Bleachery Dam Fish Passage Improvement Project
Project completed September 2005
The Charles River supports one of the largest river herring runs in Massachusetts Bay and is being used as a donor population for restoration efforts in the nearby Neponset and Ipswich Rivers. Yet, fish passage along the 80-mile Charles River is impeded by low flows, especially during the dry summer months, and a series of 20 dams, which have created ponded, slowing moving waters. Although recent improvements by the State, including replacement of the baffles in the Watertown Dam fish ladder, only 20% (as compared to a desired 90%) of the river herring that migrate up the river traverse past Watertown Dam to spawn according to U.S. Fish and Wildlife Service (USFWS). Moving upstream from Watertown Dam, fish pass the Bemis Dam freely because of a breach 25 years ago. Upstream of the Bemis Dam, Bleachery Dam in Waltham has provided a challenge to fish attempting to traverse its height. The dam was partially breached on the Newton side for fish passage over ten years ago by the Metropolitan District Commission, forerunner to the MA Department of Conservation and Recreation (DCR), and provided some fish access, however, USFWS and the MA Division of Marine Fisheries (DMF) recommended an additional breach on the Waltham side (north side) of the dam to significantly improve fish passage.
Goals and Objectives
CRWA worked with DCR and DMF to create an additional passageway for fish on the north side of the river. This project allows anadromous fish (fish that spend most of their lives at sea and return to freshwater to spawn) to run more easily from Boston Harbor to Moody Street in Waltham, where the next dam is located, and have access to additional spawning grounds. DCR and DMF have committed to providing the labor and materials to partially breach the dam to the maximum financial extent possible. CRWA efforts included facilitation of the restoration work, preparation and submission of local permit application to the Waltham Conservation Commission, and coordination with the U.S. Army Corps of Engineers (ACOE) and other state agencies on other environmental permit requirements.
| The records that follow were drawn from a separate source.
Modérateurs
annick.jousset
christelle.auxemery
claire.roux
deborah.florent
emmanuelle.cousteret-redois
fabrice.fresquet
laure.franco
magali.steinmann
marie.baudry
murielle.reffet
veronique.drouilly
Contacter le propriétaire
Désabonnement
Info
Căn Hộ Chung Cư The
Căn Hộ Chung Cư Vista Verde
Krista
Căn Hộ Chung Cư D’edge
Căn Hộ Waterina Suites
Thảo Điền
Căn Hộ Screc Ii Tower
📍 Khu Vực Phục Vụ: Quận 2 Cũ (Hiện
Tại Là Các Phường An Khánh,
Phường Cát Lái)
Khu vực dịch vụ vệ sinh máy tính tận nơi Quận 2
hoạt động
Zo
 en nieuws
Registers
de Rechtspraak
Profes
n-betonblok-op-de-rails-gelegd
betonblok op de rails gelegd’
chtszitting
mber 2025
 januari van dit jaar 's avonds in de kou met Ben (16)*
This project is funded by the Massachusetts
- Coordinate with DCR, DMF, MA Riverways, and ACOE. CRWA worked with our project partners to determine all of the necessary environmental permits for this project, prepare and submit the local conservation commission permit and coordinate development of other permit applications.
- Apply for Permit. CRWA prepared and submitted a Request for Determination of Applicability form to the Waltham Conservation Commission, which described the work proposed in the Charles River and measures to mitigate impacts. CRWA and DCR attended a Waltham Conservation Commission hearing to present the proposed work and address the committee members and the public's concerns and questions about the project.
- Monitor/Count Fish. Upon the completion of the breach on the north side of the dam, CRWA attempted to count fish at Watertown and Bleachery Dams.
Completed in September 2005, the second opening on the north side of Bleachery Dam was installed and is in working order. Fish in the river now have better passage through Bleachery Dam as they can now swim along the sides of the river and traverse the dam on both the north and south sides.